Latest revision as of 15:48, 12 October 2022

B. subtilis levansucrase. Lethal to E. coli in presence of sucrose.

sacB encodes the Bacillus subtilis levansucrase, which catalyses hydrolysis of sucrose and synthesis of levans (high molecular weight fructose polymers). It is lethal to gram-negative bacteria E-coli.

It works with cat as an alternative method for inserting BioBricks into the genome by using homologous recombination rather than restriction digestion. SacB is used as a negative selection marker, which allows to insert genes onto the chromosomes without leaving a selection marker. The method can thus be reused indefinitely.

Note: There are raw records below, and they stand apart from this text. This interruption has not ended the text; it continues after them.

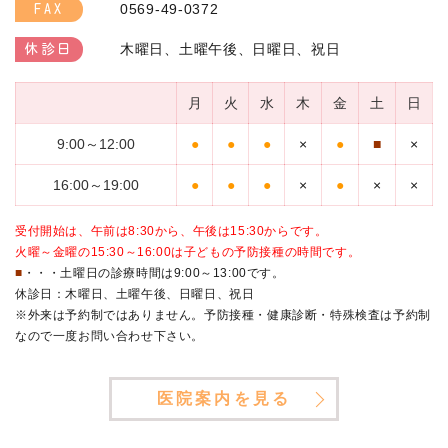
0569-49-0372
FAX
木曜日、土曜午後、日曜日、祝日
休診日
月
火
水
木
金
土
日
9:00～12:00
●
●
●
×
●
■
×
16:00～19:00
●
●
●
×
●
×
×
受付開始は、午前は8:30から、午後は15:30からです。
火曜～金曜の15:30～16:00は子どもの予防接種の時間です。
■
・・・土曜日の診療時間は9:00～13:00です。
休診日：木曜日、土曜午後、日曜日、祝日
※外来は予約制ではありません。予防接種・健康診断・特殊検査は予約制
なので一度お問い合わせ下さい。
医院案内を見る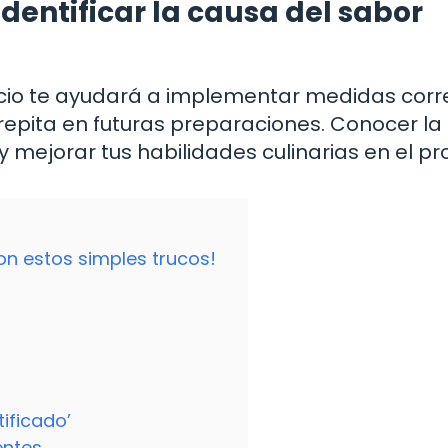
identificar la causa del sabor
ancio te ayudará a implementar medidas corr
 repita en futuras preparaciones. Conocer l
 mejorar tus habilidades culinarias en el pr
on estos simples trucos!
ificado’
entes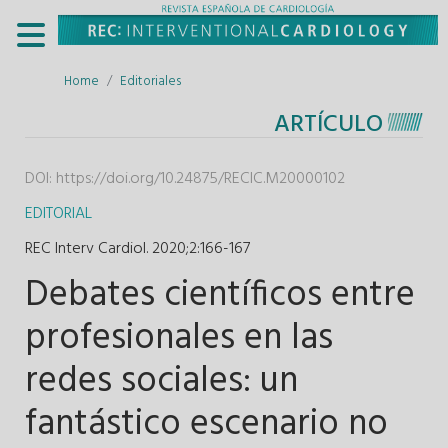
Home
Editoriales
ARTÍCULO
DOI:
https://doi.org/10.24875/RECIC.M20000102
EDITORIAL
REC Interv Cardiol. 2020;2
:
166-167
Debates científicos entre
profesionales en las
redes sociales: un
fantástico escenario no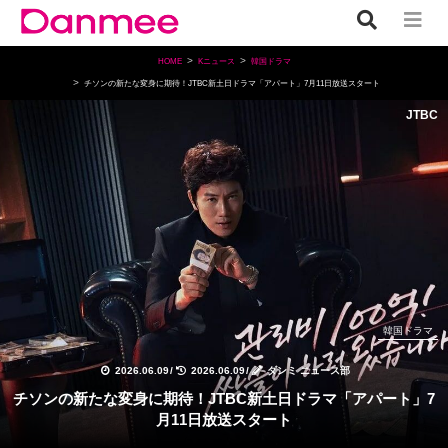
HOME
Kニュース
韓国ドラマ
チソンの新たな変身に期待！JTBC新土日ドラマ「アパート」7月11日放送スタート
JTBC
韓国ドラマ
2026.06.09
/
2026.06.09
/
ダンミ ニュース部
チソンの新たな変身に期待！JTBC新土日ドラマ「アパート」7
月11日放送スタート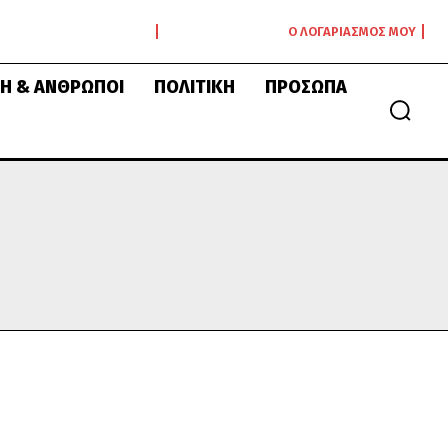
Ο ΛΟΓΑΡΙΑΣΜΌΣ ΜΟΥ
Ή & ΆΝΘΡΩΠΟΙ
ΠΟΛΙΤΙΚΉ
ΠΡΌΣΩΠΑ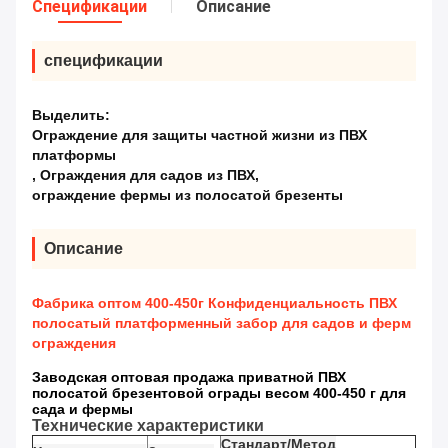
Спецификации
Описание
спецификации
Выделить:
Ограждение для защиты частной жизни из ПВХ
платформы
,
Ограждения для садов из ПВХ
,
ограждение фермы из полосатой брезенты
Описание
Фабрика оптом 400-450г Конфиденциальность ПВХ
полосатый платформенный забор для садов и ферм
ограждения
Заводская оптовая продажа приватной ПВХ
полосатой брезентовой ограды весом 400-450 г для
сада и фермы
Технические характеристики
Стандарт/Метод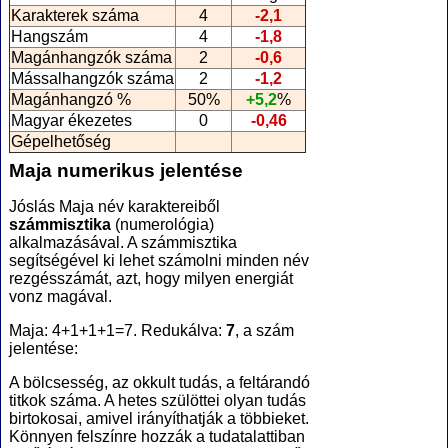
Karakterek száma
4
-2,1
Hangszám
4
-1,8
Magánhangzók száma
2
-0,6
Mássalhangzók száma
2
-1,2
Magánhangzó %
50%
+5,2
%
Magyar ékezetes
0
-0,46
Gépelhetőség
Maja numerikus jelentése
Jóslás Maja név karaktereiből
számmisztika
(numerológia
)
alkalmazásával. A számmisztika
segítségével ki lehet számolni minden név
rezgésszámát, azt, hogy milyen energiát
vonz magával.
Maja: 4+1+1+1=7. Redukálva:
7
, a szám
jelentése:
A bölcsesség, az okkult tudás, a feltárandó
titkok száma. A hetes szülöttei olyan tudás
birtokosai, amivel irányíthatják a többieket.
Könnyen felszínre hozzák a tudatalattiban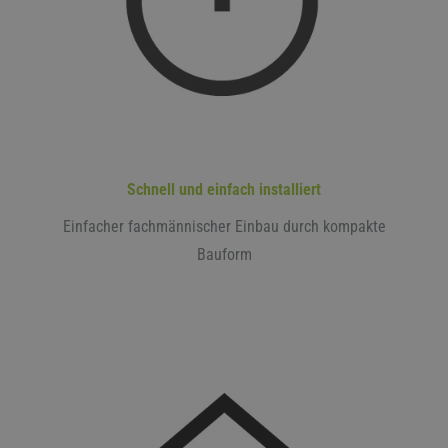
Schnell und einfach installiert
Einfacher fachmännischer Einbau durch kompakte
Bauform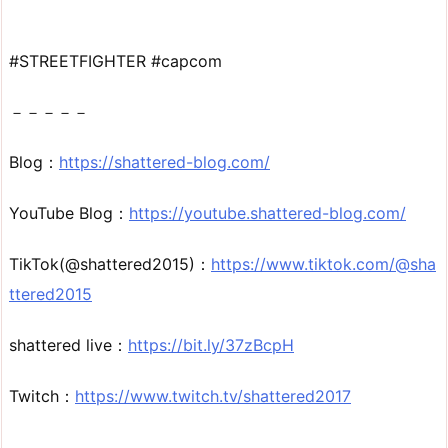
#STREETFIGHTER #capcom
－－－－－
Blog：
https://shattered-blog.com/
YouTube Blog：
https://youtube.shattered-blog.com/
TikTok(@shattered2015)：
https://www.tiktok.com/@sha
ttered2015
shattered live：
https://bit.ly/37zBcpH
Twitch：
https://www.twitch.tv/shattered2017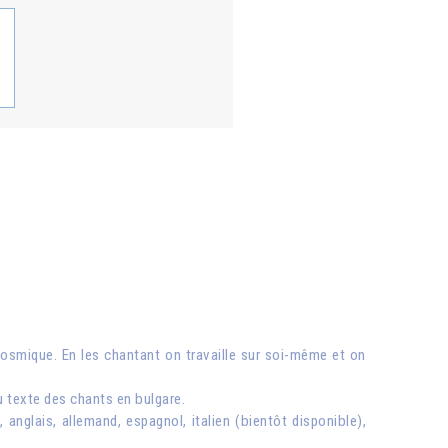
osmique. En les chantant on travaille sur soi-même et on
u texte des chants en bulgare.
nglais, allemand, espagnol, italien (bientôt disponible),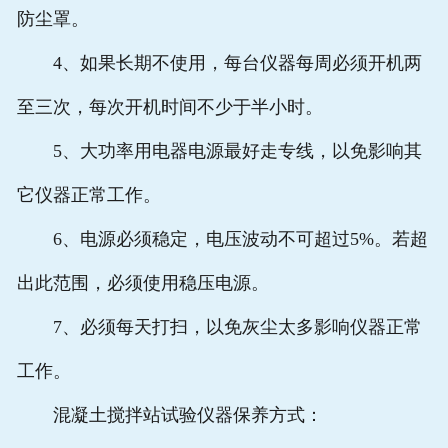
防尘罩。
4、如果长期不使用，每台仪器每周必须开机两
至三次，每次开机时间不少于半小时。
5、大功率用电器电源最好走专线，以免影响其
它仪器正常工作。
6、电源必须稳定，电压波动不可超过5%。若超
出此范围，必须使用稳压电源。
7、必须每天打扫，以免灰尘太多影响仪器正常
工作。
混凝土搅拌站试验仪器保养方式：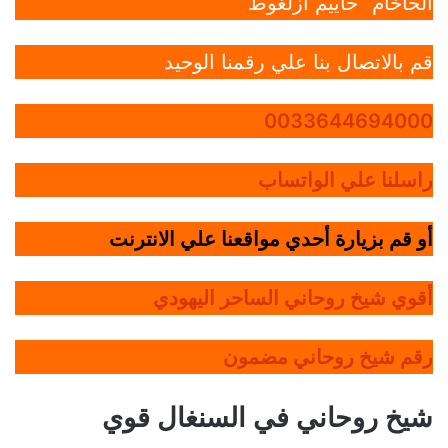
الحاخام “حاييم أزلغوط”
قم بالاتصال بنا علي رقمنا الوحيد
0033644694000
راسلنا علي الواتساب
أو قم بزيارة أحدي مواقعنا علي الانترنت
أقوي شيخ روحاني الساحر اليهودي
رقم شيخ روحاني مضمون
شيخ روحاني في السنغال قوي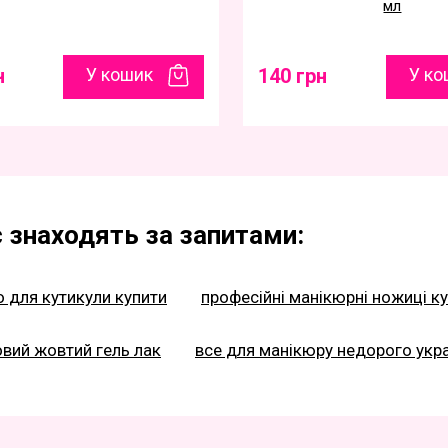
мл
н
У кошик
140 грн
У ко
 знаходять за запитами:
 для кутикули купити
професійні манікюрні ножиці ку
вий жовтий гель лак
все для манікюру недорого укр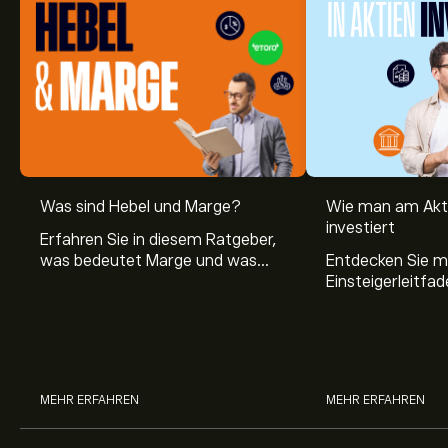
Was sind Hebel und Marge?
Wie man am Akt
investiert
Erfahren Sie in diesem Ratgeber,
was bedeutet Marge und was
Entdecken Sie m
Hebel Trading ist, sowie was ein
Einsteigerleitfad
Hebel bei Aktien bedeutet.
Aktienmarkt inve
Sie, wie die Mär
Trading funktion
MEHR ERFAHREN
MEHR ERFAHREN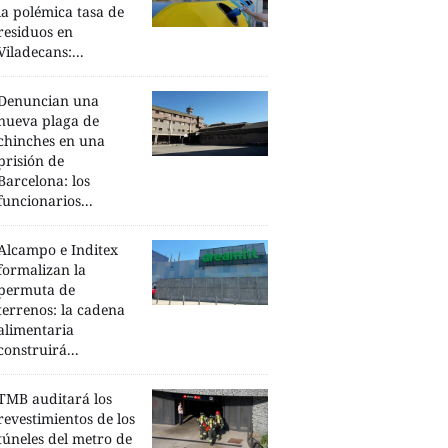
la polémica tasa de
residuos en
Viladecans:...
Denuncian una
nueva plaga de
chinches en una
prisión de
Barcelona: los
funcionarios...
Alcampo e Inditex
formalizan la
permuta de
terrenos: la cadena
alimentaria
construirá...
TMB auditará los
revestimientos de los
túneles del metro de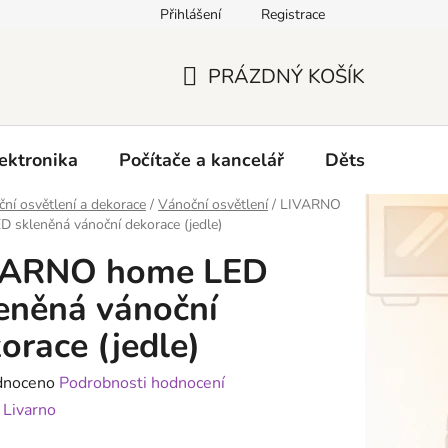
Přihlášení
Registrace
O nás
PRÁZDNÝ KOŠÍK
NÁKUPNÍ
KOŠÍK
ektronika
Počítače a kancelář
Dětské zboží 
ní osvětlení a dekorace
/
Vánoční osvětlení
/
LIVARNO
 skleněná vánoční dekorace (jedle)
VARNO home LED
eněná vánoční
orace (jedle)
né
dnoceno
Podrobnosti hodnocení
ení
:
Livarno
tu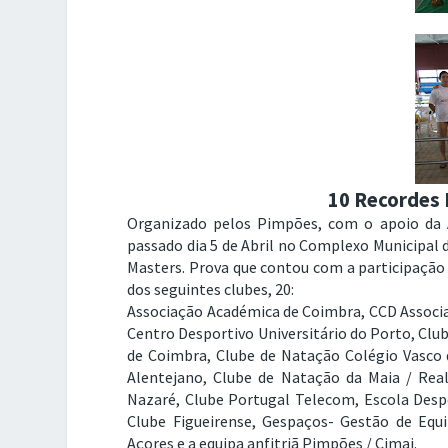
10 Recordes 
Organizado pelos Pimpões, com o apoio da 
passado dia 5 de Abril no Complexo Municipal d
Masters. Prova que contou com a participação
dos seguintes clubes, 20:
Associação Académica de Coimbra, CCD Associaç
Centro Desportivo Universitário do Porto, Clu
de Coimbra, Clube de Natação Colégio Vasco 
Alentejano, Clube de Natação da Maia / Rea
Nazaré, Clube Portugal Telecom, Escola Despo
Clube Figueirense, Gespaços- Gestão de Equi
Açores e a equipa anfitriã Pimpões / Cimai.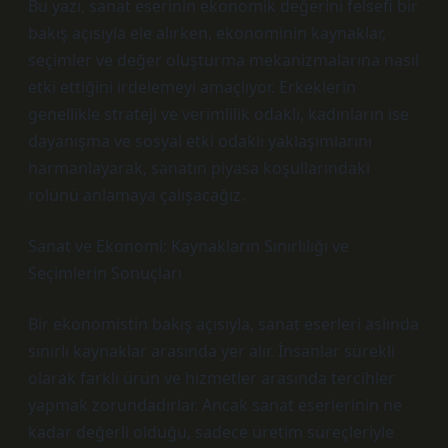
Bu yazı, sanat eserinin ekonomik değerini felsefi bir
bakış açısıyla ele alırken, ekonominin kaynaklar,
seçimler ve değer oluşturma mekanizmalarına nasıl
etki ettiğini irdelemeyi amaçlıyor. Erkeklerin
genellikle strateji ve verimlilik odaklı, kadınların ise
dayanışma ve sosyal etki odaklı yaklaşımlarını
harmanlayarak, sanatın piyasa koşullarındaki
rolünü anlamaya çalışacağız.
Sanat ve Ekonomi: Kaynakların Sınırlılığı ve
Seçimlerin Sonuçları
Bir ekonomistin bakış açısıyla, sanat eserleri aslında
sınırlı kaynaklar arasında yer alır. İnsanlar sürekli
olarak farklı ürün ve hizmetler arasında tercihler
yapmak zorundadırlar. Ancak sanat eserlerinin ne
kadar değerli olduğu, sadece üretim süreçleriyle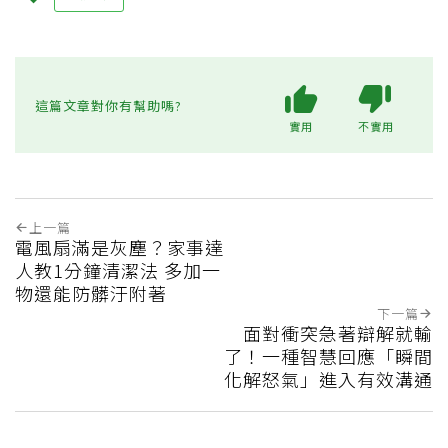
這篇文章對你有幫助嗎?
實用
不實用
上一篇
電風扇滿是灰塵？家事達
人教1分鐘清潔法 多加一
物還能防髒汙附著
下一篇
面對衝突急著辯解就輸
了！一種智慧回應「瞬間
化解怒氣」進入有效溝通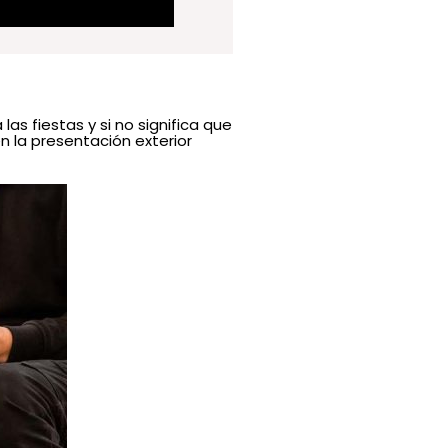
 fiestas y si no significa que
 la presentación exterior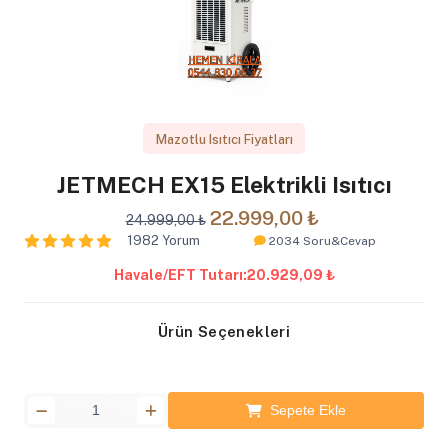
Mazotlu Isıtıcı Fiyatları
JETMECH EX15 Elektrikli Isıtıcı
22.999,00 ₺
24.999,00 ₺
1982 Yorum
2034 Soru&Cevap
Havale/EFT Tutarı:
20.929,09 ₺
Ürün Seçenekleri
Sepete Ekle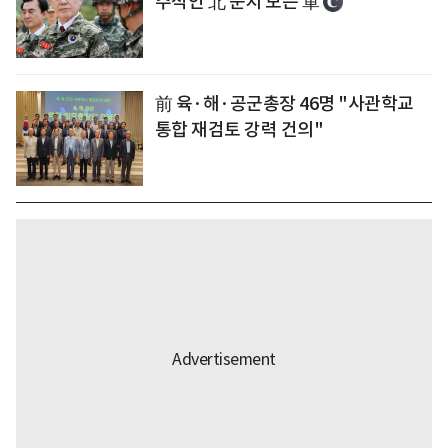
주적인 北 눈치 보는 軍
前 육·해·공군총장 46명 "사관학교
통합 재검토 강력 건의"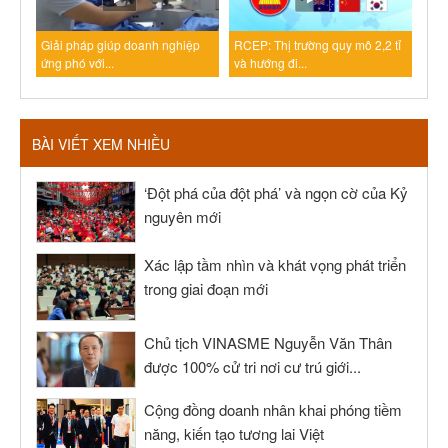
Giải pháp giúp doanh nghiệp
RCEP: Thị trường quy mô 2,2 tỉ
ứng phó với...
và hướng đi...
BÀI VIẾT XEM NHIỀU
‘Đột phá của đột phá’ và ngọn cờ của Kỷ
nguyên mới
Xác lập tầm nhìn và khát vọng phát triển
trong giai đoạn mới
Chủ tịch VINASME Nguyễn Văn Thân
được 100% cử tri nơi cư trú giới...
Cộng đồng doanh nhân khai phóng tiềm
năng, kiến tạo tương lai Việt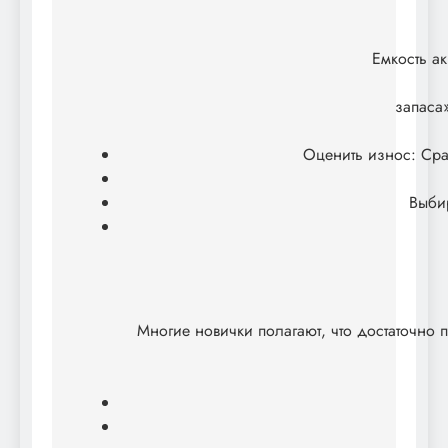
Емкость а
запаса
Оценить износ: Сра
Выбир
Многие новички полагают, что достаточно п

The protocol for BRIDGE can be found on the Edinburgh 2010 igem wiki.

http://2010.igem.org/Team:Edinburgh/Project/Protocol


Measurement of SacB promoter:

SacB promoter is the starting sequence of part BBa K322921. It is separately documented as BBa_K2224001 [1] by SMS_Shenzhen team in 2017.

We, SMS_Shenzhen Team, tested the strength of this promoter by comparing it with J23100. According to our measurement,SacB promoter is a functional promoter in E.coli expression system.

For detailed information about SacB promoter, please see the ‘measurement’subtitle on page [2].

Sequence and Features


Assembly Compatibility:
  • 10
    COMPATIBLE WITH RFC[10]
  • 12
    COMPATIBLE WITH RFC[12]
  • 21
    COMPATIBLE WITH RFC[21]
  • 23
    COMPATIBLE WITH RFC[23]
  • 25
    COMPATIBLE WITH RFC[25]
  • 1000
    COMPATIBLE WITH RFC[1000]


Contribution: iGEM22_WHU-China

This is a sucrose lethal gene that encodes the enzyme levosucrase, which catalyzes the production of high molecular weight fructose polymers called Levans. Given that heterologous expression of SacB is lethal in the presence of sucrose in many Gram-negative bacteria, SacB is widely used as a genetic engineering tool.

In our project of directed evolution , we added SacB in our constructed vector as a counter-selection element , and we collected some related information from the past papers to verify our experiment.

Fig.1 SacB addition in our constructed vector , which serves as a counter-selection element.

Fig.2 In the process of counter-selection,we add sucrose on the surface of solid culture medium . (A): No colonies are found on the medium supplemented with sucrose;(B):There are many colonies on the medium without added sucrose.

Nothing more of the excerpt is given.